I slowed my bicycle because often things are never as they seem.

A tiny puff of grey feathers turned its carrot billed head just as I passed. So I stopped. It was a dangerous place for a tiny fledgeling. The edge of a busy asphalt pathway around a sparkling blue pond. It was early yet, but curiosity would get the best of some would-be fishers of the under-12 variety on this catch-and-release lake.

So I parked my bike and walked slowly back to where the little birdlet still sat, waiting for parental assistance. As I got closer two very disturbed cardinal parents swooped beside me. Warning shot across my bow, no doubt. I assured them in human words I meant no harm but that did not convince them. Holding both hands, palms out toward the little bird I moved slowly closer to encourage it to go back into the safer undergrowth, praying for no snakes. It lifted like a butterfly and fluttered forward an inch or two.

Both parents now watching a safe distance, still chirruping to assure their tiny one they were close enough.

I moved again toward the feather pile, again it responded, this time hanging a wing over a blade of grass, quickly adjusting so it was on more solid footing. The parents moved in closer, I walked back to my bicycle to continue my ride.

Cardinals mate for life and are devoted to their offspring. If something fatal happens to one or both parents a literal village of the bright red birds moves in to help raise the orphans.

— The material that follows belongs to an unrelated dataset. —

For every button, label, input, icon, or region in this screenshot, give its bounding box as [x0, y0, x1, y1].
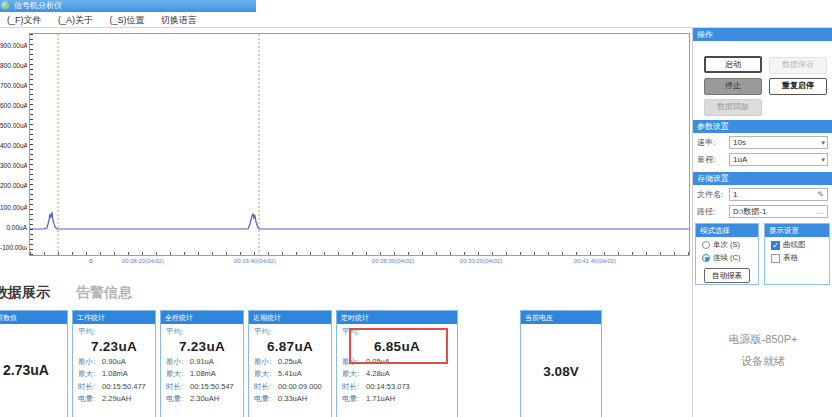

They are territorial but only in habitat, not combatively.

Another blogger I followed used to say that if your parents have passed on and you see a cardinal near you it is a parent watching over you.

Lovely to think so.

When my ex-husband and I separated I lived with my parents for a few weeks. Seemed to make sense since I’d gone back to work at my dad’s company, but one evening before dinner Mother, Dad and I were sitting in the den. Still reeling from trying to accept that my happily-ever-after had turned into an extra-marital nightmare I heard my dad casually say to Mom, “Don’t eagles kick their young out of the nest?”

So human fledging isn’t always as genteel as cardinal fledging I guess. At any rate Mother and I pored over the classified ads for a condo, which we found, to my lawyer’s disapproval. Had to be. My parents were ready for their chick to leave the nest. Again.

I continued working for my dad for a few years, and my son and I lived in the condo Mom and I found for 15 years after. I suppose Dad felt somewhat chagrined because all those years later he generously helped me purchase the first house I ever owned and lived in on my own. Well, with my son of course but he was soon bound for college and life on his own.

So eaglets, even human ones bounced out of the nest do survive. And thrive.